RECORD EXCERPTS Block Start

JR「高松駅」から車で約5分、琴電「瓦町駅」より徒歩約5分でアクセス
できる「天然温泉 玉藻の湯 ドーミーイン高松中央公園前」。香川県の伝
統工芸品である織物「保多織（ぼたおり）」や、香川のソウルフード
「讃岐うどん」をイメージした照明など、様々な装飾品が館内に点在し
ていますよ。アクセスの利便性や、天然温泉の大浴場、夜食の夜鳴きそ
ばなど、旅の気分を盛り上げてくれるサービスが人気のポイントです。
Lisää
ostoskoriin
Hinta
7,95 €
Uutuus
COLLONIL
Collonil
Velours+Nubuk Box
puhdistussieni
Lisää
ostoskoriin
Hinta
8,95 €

RECORD EXCERPTS Block End
RECORD EXCERPTS Block Start

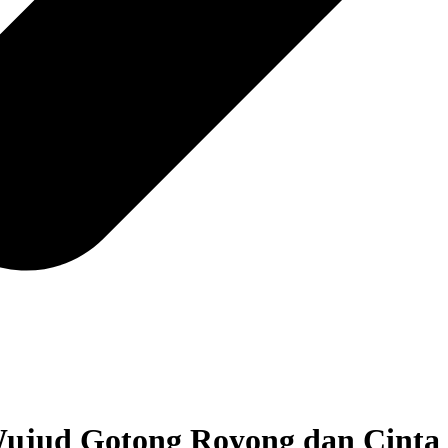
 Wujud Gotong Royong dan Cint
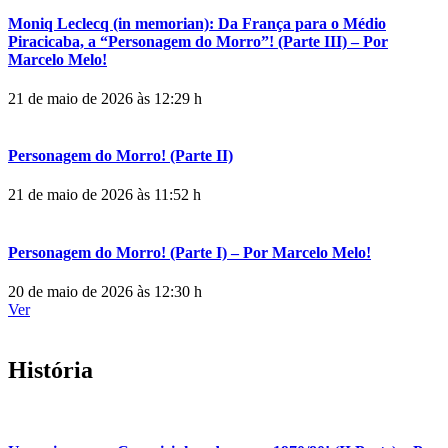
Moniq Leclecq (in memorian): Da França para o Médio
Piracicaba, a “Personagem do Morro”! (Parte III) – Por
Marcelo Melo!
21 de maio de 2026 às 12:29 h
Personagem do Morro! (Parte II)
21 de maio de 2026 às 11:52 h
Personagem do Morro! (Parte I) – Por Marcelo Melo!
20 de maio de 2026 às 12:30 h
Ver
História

RECORD EXCERPTS Block End

WHAT THIS TASK INVOLVES: Within the records above, find every line containing "Marcelo" and report only how many there are.

YOUR RESPONSE: 2